Now the church has taken a further crucial step in the healing of brothers and sisters, Jews and Christians. By accepting the reality of a Jewish homeland with diplomatic recognition of the state of Israel, the church is faithful to the commitment made in ''Nostra Aetate'' to ''deplore all hatreds, persecutions, display of anti-Semitism leveled at any time or from any source against the Jews.''

There is a further pragmatic ramification to Israel's recognition. The Vatican's initiative at this time also adds to the momentum for peace in the Middle East. The right of Israel to even exist has not been acceptable to the Arab world.

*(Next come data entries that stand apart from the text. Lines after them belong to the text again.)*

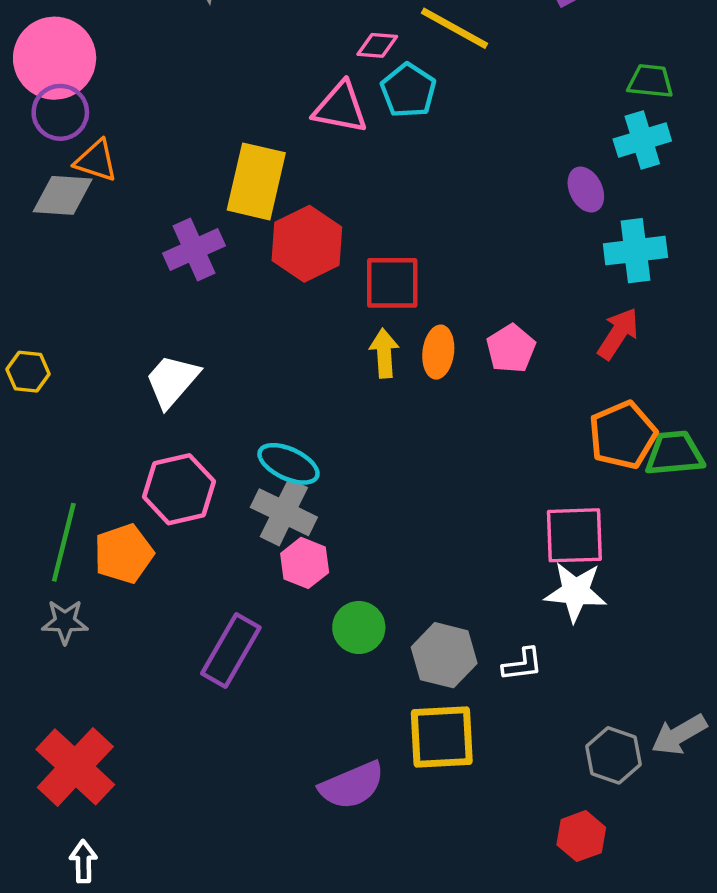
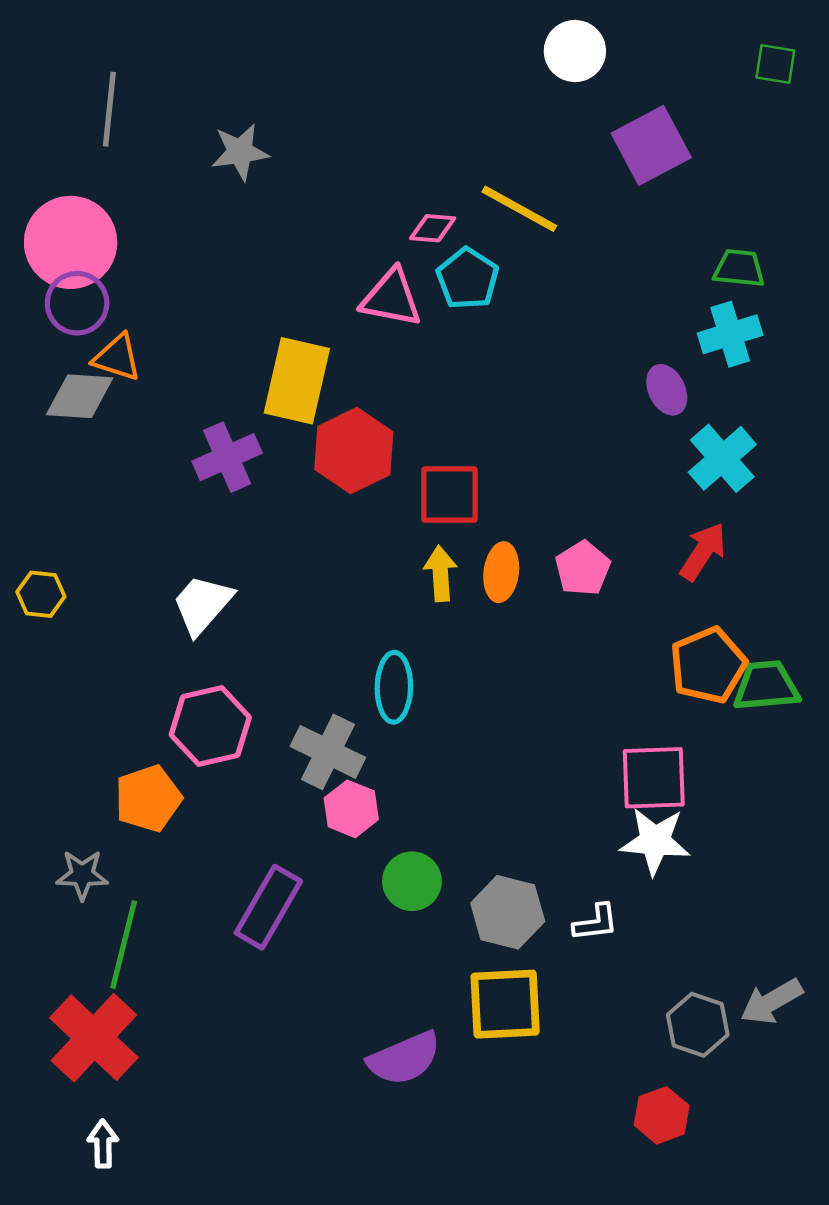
cyan cross: (635, 251) -> (722, 458), turned -34
cyan ellipse: (288, 464) -> (394, 687), moved, turned 66
green line: (64, 542) -> (124, 945), moved

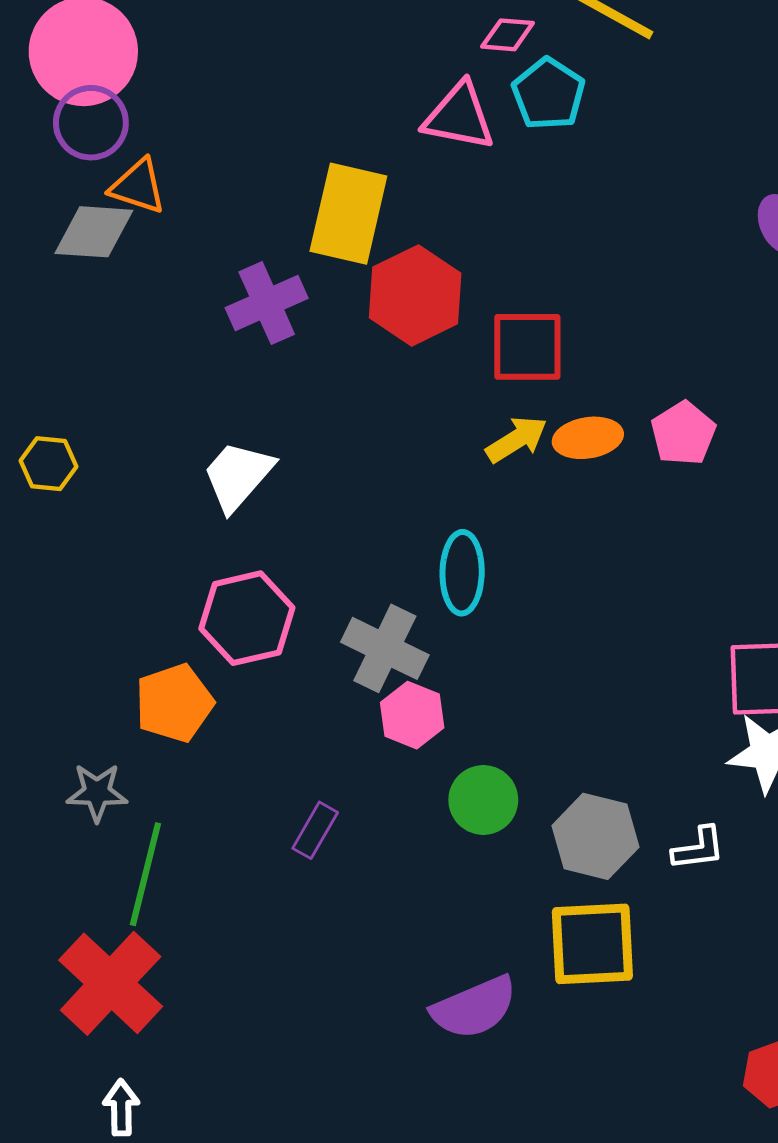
orange ellipse: (501, 572) -> (588, 438), turned 74
yellow arrow: (440, 573) -> (517, 439), turned 62
purple rectangle: (268, 907) -> (315, 830), size x0.6

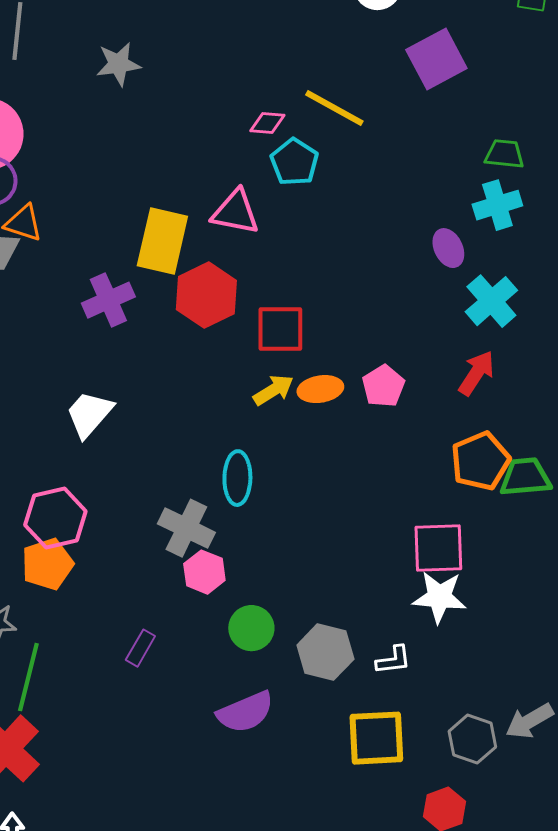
pink triangle: (459, 117) -> (235, 212), moved
pink hexagon: (247, 618) -> (55, 518), moved
yellow square: (592, 944) -> (376, 738), moved
purple semicircle: (474, 1008) -> (245, 712), moved

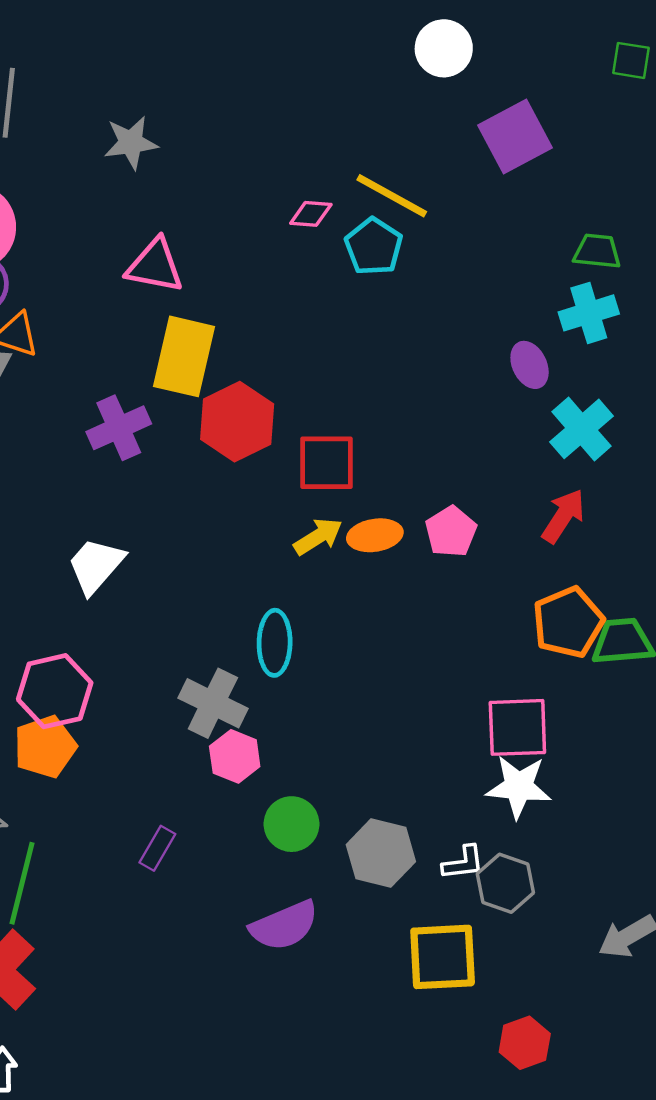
cyan pentagon: (294, 162) -> (374, 246), moved
pink triangle: (235, 212) -> (155, 266), moved
gray hexagon: (472, 739) -> (505, 883), moved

In fact, the Arab covenant, still not voided, continues to call for Israel's annihilation. While the Vatican has always recognized Israel's right to exist within secure borders, the failure to extend diplomatic recognition perpetuated a climate of tentativeness, as Israel somehow might go away.

The peace efforts in the Middle East are prompted by the conclusion in the Arab world that this will not happen. Recognition of Israel by the Vatican further strengthens the decision that it is time to pursue a policy that accepts reality and the possibility of peace. The firmness of American recognition of Israel has allowed the U.S. to be an honest broker for peace. So too, the firm resolution of Israel's status in the policies of the Holy See, makes it as well an honest broker for peace.

Finally, all religions gain credibility by this concord between Israel and the Vatican. Over the last 2,000 years the history of religion has been characterized by the making of war and the building of hostile walls dividing human beings. Religious preachments tended to delegitimatize those of differing faith.

If the church can now embrace the Jewish people, and in forgiveness the Jewish people in turn can embrace the Roman Catholic community, each will have made a vital statement about God's infinite love for a diverse humankind.

Then the shameful face of bigotry, in the name of religious exclusivity, can be hopefully transformed. Then the hypocrisy of intolerance will be mitigated by a new vision about God's mysterious presence in all peoples who value human dignity, justice and love. So shall Christianity and Judaism, prayerfully joined by the entire universe of believers and nonbelievers, give new credibility to their own highest aspirations and deepest faith.

Is this not a sign that as one common humanity we can join together for the liberation of God's world as we unite to rescue the hungry, the homeless, the persecuted and the oppressed all over the world? Perhaps, in the new millennium, religions will more justifiably than ever before represent the God of Life and Goodness. Miracles do happen.

Rabbi Saltzman leads the Baltimore Hebrew Congregation.